> **TASK INSTRUCTIONS**: With the images left out, print all of the records below exactly.

[Saved data entries]

== == ==

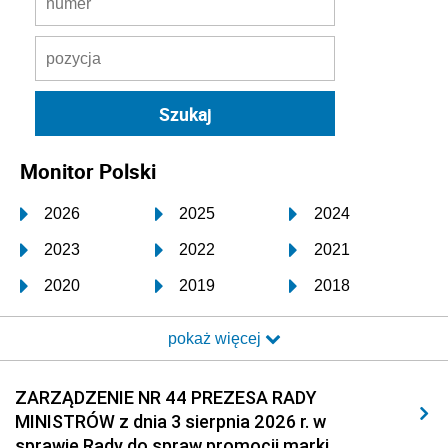
Monitor Polski
2026
2025
2024
2023
2022
2021
2020
2019
2018
2017
2016
2015
pokaż więcej
2014
2013
2012
2011
2010
2009
ZARZĄDZENIE NR 44 PREZESA RADY
MINISTRÓW z dnia 3 sierpnia 2026 r. w
2008
2007
2006
sprawie Rady do spraw promocji marki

== == ==

> **YOUR RESPONSE**:
Monitor Polski
2026
2025
2024
2023
2022
2021
2020
2019
2018
2017
2016
2015
pokaż więcej
2014
2013
2012
2011
2010
2009
ZARZĄDZENIE NR 44 PREZESA RADY
MINISTRÓW z dnia 3 sierpnia 2026 r. w
2008
2007
2006
sprawie Rady do spraw promocji marki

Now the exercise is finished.